Kompany zwingt bayern-block gegen heidenheim: „wir schenken keinem punkt weg“
Vincent Kompany schaltet Runterspielen sofort ab. Während ganz München die Luft nach dem 4:5-Feuerwerk gegen Paris Saint-Germain anhält, mahnt der Bayern-Trainer vor dem Liga-Kracher gegen den 1. FC Heidenheim: „Wir müssen zuerst Samstag gewinnen, sonst wird Dienstag egal.“

Kompany schwärmt von frank-schmidt-time
Der Belgier weiß, wie schnell sich Bundesliga-Spannung in eine Katastrophe verwandelt.
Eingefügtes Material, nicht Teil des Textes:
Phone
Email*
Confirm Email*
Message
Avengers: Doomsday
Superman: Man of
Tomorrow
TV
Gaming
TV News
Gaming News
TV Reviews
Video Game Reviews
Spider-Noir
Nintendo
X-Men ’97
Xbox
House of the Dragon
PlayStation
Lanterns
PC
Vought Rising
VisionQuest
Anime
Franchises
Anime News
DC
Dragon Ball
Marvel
Deshalb lobt er ausgerechnet den Tabellenletzten. „Heidenheim steht zwei Jahre im Abstiegskampf und schlägt trotzdem zurück – das ist Mentalität, die wir erst einmal neutralisieren müssen“, sagt Kompany. Für ihn lautet die Devise: „Frank-Schmidt-Time stoppen.“
Die personelle Lage hellt sich auf. Nach seinem Muskelfaserriss könnte Tom Bischof wieder auflaufen. Bei Lennart Karl dagegen bleibt Vorsicht angesagt – das 18-jährige Talent dürfte erst gegen Paris eine Option sein. Kompany plant Rotation, aber keine Ruhigstellung. „Wir wollen niemandem etwas schenken“, wiederholt er und blickt auf das 4:3 in Mainz: „Dort haben die Jungs bewiesen, dass sie bereit sind, sich weh zu tun.“
Die Zahlen sprechen für ihn: Seit zwölf Pflichtspielen ist Bayern ungeschlagen, doch die Gefahr liegt im Kopf. Die Champions-League-Partie gegen PSG am Dienstag kreist schon über der Allianz Arena wie ein Nebel. Kompany versucht, diesen Nebel zu vertreiben – mit harter Arbeit statt großer Reden.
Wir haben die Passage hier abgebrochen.